Suppose that, in that contract, the business dealer buried very complex and technical language that most ordinary individuals would not understand or recognize. Suppose the business dealer used a very small font and inserted the clause in such a way that it would purposefully mislead the consumer into signing a contract that contained unfair terms.
In this example, the contract may be declared unconscionable due to the unequal bargaining power between the two parties as well as the fact that one party used their knowledge and experience to take advantage of another party. If the court deems the contract unconscionable, it will be declared unenforceable and void.
What is an Unconscionable Contract Compared to an Illegal Contract?
An unconscionable contract is different from an illegal contract. An illegal contract is a contract that is against the law because the subject matter of the contract is illegal. For example, an illegal contract is one that seeks to address illegal gambling issues.
An unconscionable contract, on the other hand, may not be illegal in terms of the subject matter but is unenforceable because of the circumstances in which the contract was entered into by the parties involved. For example, a contract that would otherwise be perfectly legal may be deemed unconscionable based on the manner in which one party obtained the other party’s signature.
What is an Unconscionable Contract Remedy?

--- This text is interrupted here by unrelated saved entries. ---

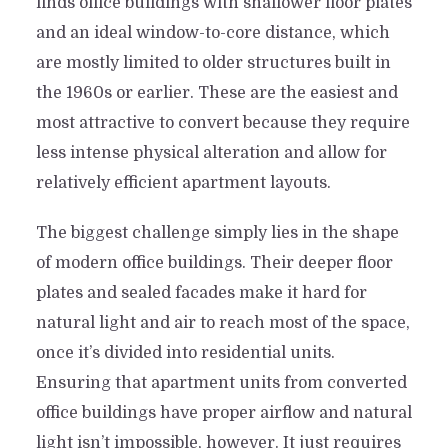
finds office buildings with shallower floor plates
and an ideal window-to-core distance, which
are mostly limited to older structures built in
the 1960s or earlier. These are the easiest and
most attractive to convert because they require
less intense physical alteration and allow for
relatively efficient apartment layouts.
The biggest challenge simply lies in the shape
of modern office buildings. Their deeper floor
plates and sealed facades make it hard for
natural light and air to reach most of the space,
once it’s divided into residential units.
Ensuring that apartment units from converted
office buildings have proper airflow and natural
light isn’t impossible, however. It just requires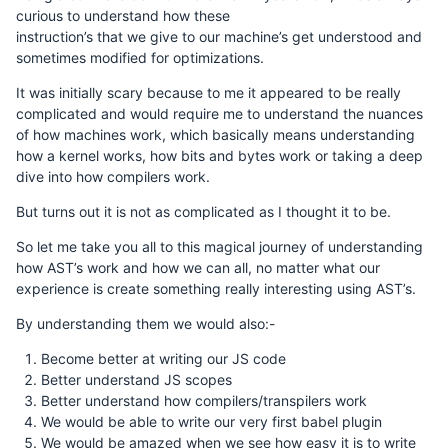
curious to understand how these
instruction’s that we give to our machine’s get understood and
sometimes modified for optimizations.
It was initially scary because to me it appeared to be really
complicated and would require me to understand the nuances
of how machines work, which basically means understanding
how a kernel works, how bits and bytes work or taking a deep
dive into how compilers work.
But turns out it is not as complicated as I thought it to be.
So let me take you all to this magical journey of understanding
how AST’s work and how we can all, no matter what our
experience is create something really interesting using AST’s.
By understanding them we would also:-
Become better at writing our JS code
Better understand JS scopes
Better understand how compilers/transpilers work
We would be able to write our very first babel plugin
We would be amazed when we see how easy it is to write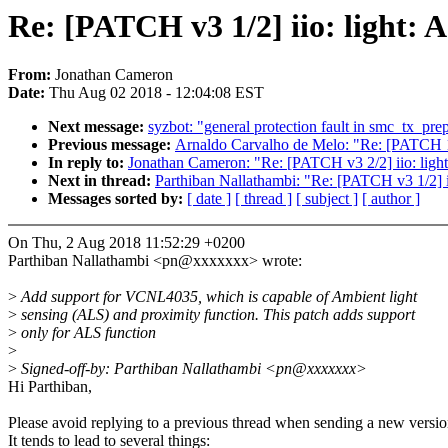
Re: [PATCH v3 1/2] iio: light: 
From:
Jonathan Cameron
Date:
Thu Aug 02 2018 - 12:04:08 EST
Next message:
syzbot: "general protection fault in smc_tx_pr
Previous message:
Arnaldo Carvalho de Melo: "Re: [PATCH 1/3
In reply to:
Jonathan Cameron: "Re: [PATCH v3 2/2] iio: light
Next in thread:
Parthiban Nallathambi: "Re: [PATCH v3 1/2] ii
Messages sorted by:
[ date ]
[ thread ]
[ subject ]
[ author ]
On Thu, 2 Aug 2018 11:52:29 +0200
Parthiban Nallathambi <pn@xxxxxxx> wrote:
>
Add support for VCNL4035, which is capable of Ambient light
>
sensing (ALS) and proximity function. This patch adds support
>
only for ALS function
>
>
Signed-off-by: Parthiban Nallathambi <pn@xxxxxxx>
Hi Parthiban,
Please avoid replying to a previous thread when sending a new versio
It tends to lead to several things: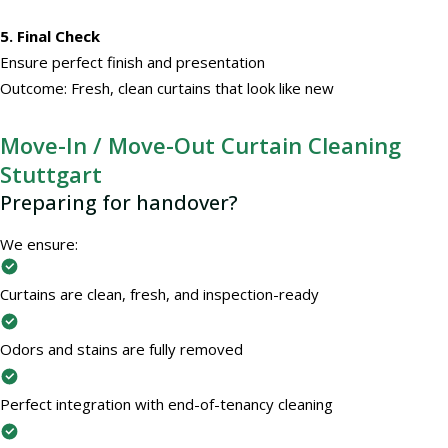
5. Final Check
Ensure perfect finish and presentation
Outcome: Fresh, clean curtains that look like new
Move-In / Move-Out Curtain Cleaning
Stuttgart
Preparing for handover?
We ensure:
Curtains are clean, fresh, and inspection-ready
Odors and stains are fully removed
Perfect integration with end-of-tenancy cleaning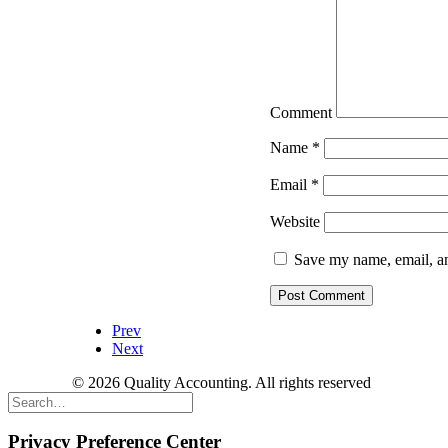
Comment
Name
*
Email
*
Website
Save my name, email, an
Prev
Next
© 2026 Quality Accounting. All rights reserved
Privacy Preference Center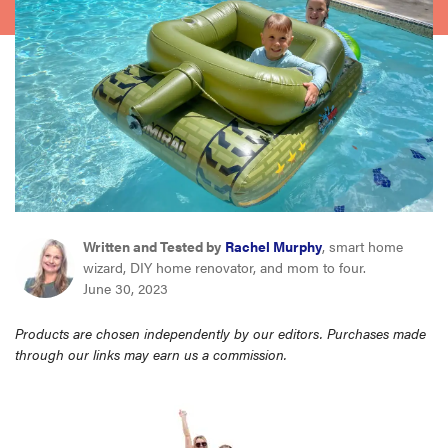
haier
asus
sony
tcl
Written and Tested by
Rachel Murphy
, smart home
sonos
wizard, DIY home renovator, and mom to four.
June 30, 2023
Products are chosen independently by our editors. Purchases made
through our links may earn us a commission.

There are several different possible remedies for unconscionable contracts. If a court determines a contract is unconscionable, the court may do one of three things:
- Void the contract;
- Void part of the contract; or
- Modify the contract.
The court may void the entire contract and treat it as though it never existed. All parties to the contract would be required to discharge their performance and repay any money or other benefits that were given to them in preparation for the contract.

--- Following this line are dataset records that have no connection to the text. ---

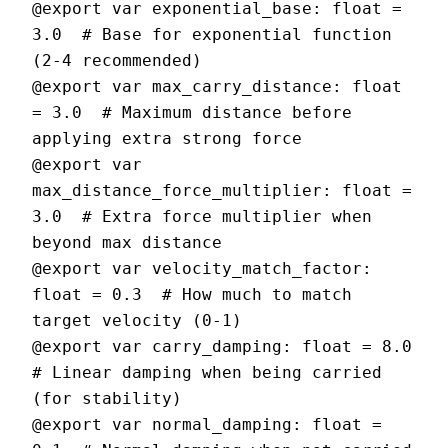
@export var exponential_base: float = 
3.0  # Base for exponential function 
(2-4 recommended)

@export var max_carry_distance: float 
= 3.0  # Maximum distance before 
applying extra strong force

@export var 
max_distance_force_multiplier: float = 
3.0  # Extra force multiplier when 
beyond max distance

@export var velocity_match_factor: 
float = 0.3  # How much to match 
target velocity (0-1)

@export var carry_damping: float = 8.0  
# Linear damping when being carried 
(for stability)

@export var normal_damping: float = 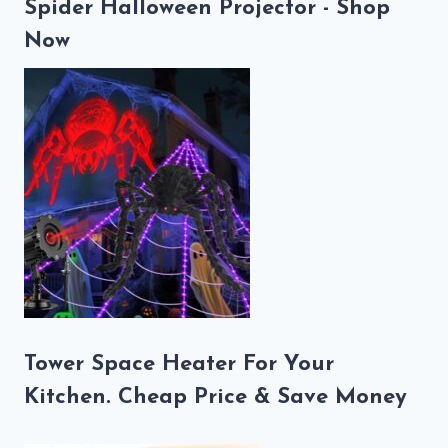
Spider Halloween Projector - Shop
Now
Tower Space Heater For Your
Kitchen. Cheap Price & Save Money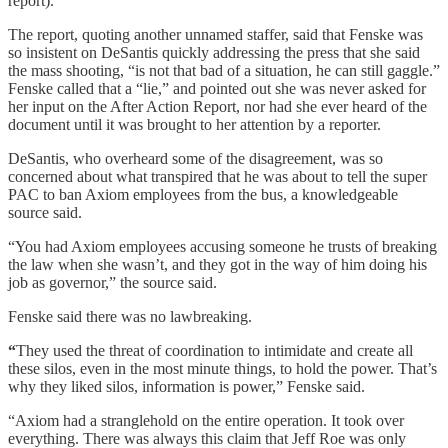
report).
The report, quoting another unnamed staffer, said that Fenske was
so insistent on DeSantis quickly addressing the press that she said
the mass shooting, “is not that bad of a situation, he can still gaggle.”
Fenske called that a “lie,” and pointed out she was never asked for
her input on the After Action Report, nor had she ever heard of the
document until it was brought to her attention by a reporter.
DeSantis, who overheard some of the disagreement, was so
concerned about what transpired that he was about to tell the super
PAC to ban Axiom employees from the bus, a knowledgeable
source said.
“You had Axiom employees accusing someone he trusts of breaking
the law when she wasn’t, and they got in the way of him doing his
job as governor,” the source said.
Fenske said there was no lawbreaking.
“
They used the threat of coordination to intimidate and create all
these silos, even in the most minute things, to hold the power. That’s
why they liked silos, information is power,” Fenske said.
“Axiom had a stranglehold on the entire operation. It took over
everything. There was always this claim that Jeff Roe was only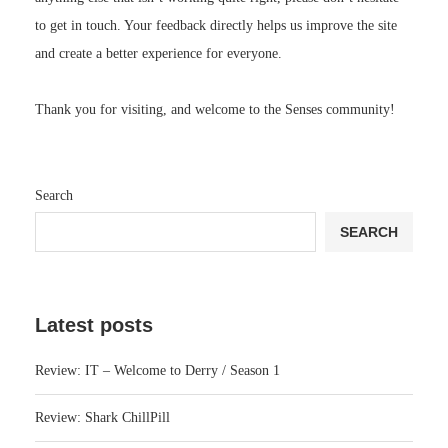
to get in touch. Your feedback directly helps us improve the site
and create a better experience for everyone.
Thank you for visiting, and welcome to the Senses community!
Search
SEARCH
Latest posts
Review: IT – Welcome to Derry / Season 1
Review: Shark ChillPill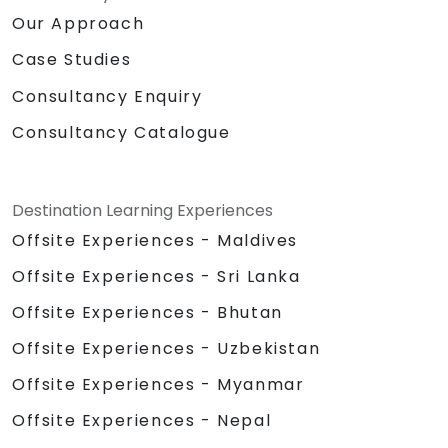
Our Approach
Case Studies
Consultancy Enquiry
Consultancy Catalogue
Destination Learning Experiences
Offsite Experiences - Maldives
Offsite Experiences - Sri Lanka
Offsite Experiences - Bhutan
Offsite Experiences - Uzbekistan
Offsite Experiences - Myanmar
Offsite Experiences - Nepal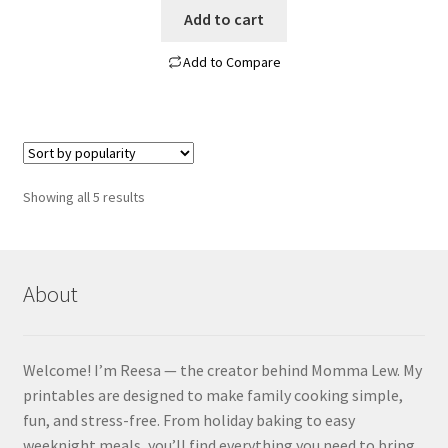
Add to cart
Add to Compare
Sorted
Showing all 5 results
by
popularity
About
Welcome! I’m Reesa — the creator behind Momma Lew. My
printables are designed to make family cooking simple,
fun, and stress-free. From holiday baking to easy
weeknight meals, you’ll find everything you need to bring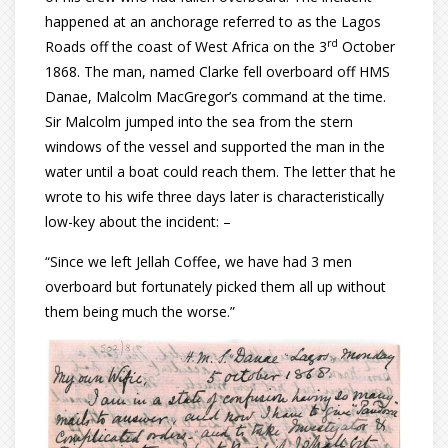
happened at an anchorage referred to as the Lagos
rd
Roads off the coast of West Africa on the 3
October
1868. The man, named Clarke fell overboard off HMS
Danae, Malcolm MacGregor’s command at the time.
Sir Malcolm jumped into the sea from the stern
windows of the vessel and supported the man in the
water until a boat could reach them. The letter that he
wrote to his wife three days later is characteristically
low-key about the incident: –
“Since we left Jellah Coffee, we have had 3 men
overboard but fortunately picked them all up without
them being much the worse.”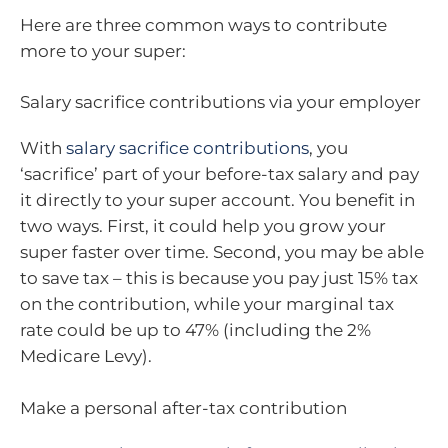
Here are three common ways to contribute
more to your super:
Salary sacrifice contributions via your employer
With
salary sacrifice contributions
, you
‘sacrifice’ part of your before-tax salary and pay
it directly to your super account. You benefit in
two ways. First, it could help you grow your
super faster over time. Second, you may be able
to save tax – this is because you pay just 15% tax
on the contribution, while your marginal tax
rate could be up to 47% (including the 2%
Medicare Levy).
Make a personal after-tax contribution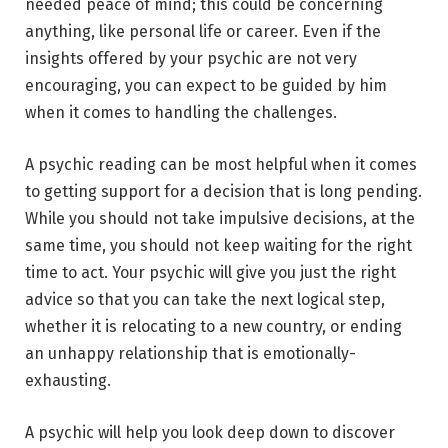
needed peace of mind; this could be concerning
anything, like personal life or career. Even if the
insights offered by your psychic are not very
encouraging, you can expect to be guided by him
when it comes to handling the challenges.
A psychic reading can be most helpful when it comes
to getting support for a decision that is long pending.
While you should not take impulsive decisions, at the
same time, you should not keep waiting for the right
time to act. Your psychic will give you just the right
advice so that you can take the next logical step,
whether it is relocating to a new country, or ending
an unhappy relationship that is emotionally-
exhausting.
A psychic will help you look deep down to discover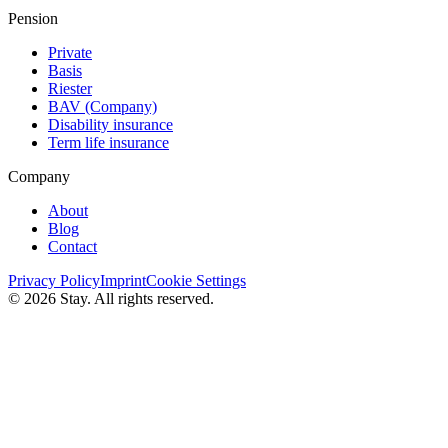
Pension
Private
Basis
Riester
BAV (Сompany)
Disability insurance
Term life insurance
Company
About
Blog
Contact
Privacy Policy
Imprint
Cookie Settings
© 2026 Stay. All rights reserved.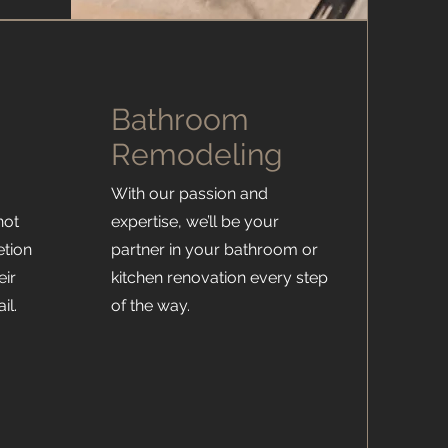
Bathroom
Remodeling
With our passion and
not
expertise, we’ll be your
etion
partner in your bathroom or
eir
kitchen renovation every step
il.
of the way.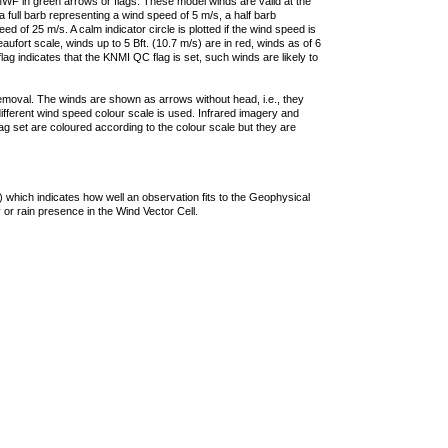
F in green arrows or flags. These model winds are valid at the
a full barb representing a wind speed of 5 m/s, a half barb
 of 25 m/s. A calm indicator circle is plotted if the wind speed is
ufort scale, winds up to 5 Bft. (10.7 m/s) are in red, winds as of 6
lag indicates that the KNMI QC flag is set, such winds are likely to
removal. The winds are shown as arrows without head, i.e., they
 different wind speed colour scale is used. Infrared imagery and
g set are coloured according to the colour scale but they are
 which indicates how well an observation fits to the Geophysical
 or rain presence in the Wind Vector Cell.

The court may also void part of the contract but not the entire contract. In this case, the court would void the unconscionable terms of the contract and keep the remaining terms of the contract in place so long as they are still fair and conscionable.
The court may choose to uphold the entire contract but modify the terms of the contract that are unconscionable. This option allows the court to avoid an unconscionable result without being required to create an entirely new contract.
It is important to avoid entering into an unconscionable contract if possible. There are some steps individuals can take in order to avoid this issue, including:
- Read the entire contract carefully. Most abusive contracts are entered into because one party did not fully understand all of the contract terms;
- Have an attorney review the contract to ensure that the terms are not illegal or abusive;
- If an individual is unsure or unsatisfied with any contract provisions, be sure to bring this up during negotiations and attempt to reach a more satisfactory agreement;
- Do not sign any contract if the other party cannot explain the terms clearly; and
- Do research to learn about the business or person that the individual is dealing with. This is especially important if the individual is taking over duties for previously existing business dealings.
It is important to be aware that contract laws vary greatly from jurisdiction to jurisdiction. An attorney can provide advice regarding local contract laws.
Do I Need a Lawyer If I Have a Dispute Involving an Unconscionable Contract?
Yes, it is essential to have the assistance of an experienced contract lawyer if you have a dispute involving an unconscionable contract. An unconscionable contract can present many legal difficulties.
An attorney can review your specific contract to determine if there are portions of the contract that are unconscionable or if the entire contract is unconscionable. Your attorney can also represent you during any court proceedings if it becomes necessary to file a lawsuit.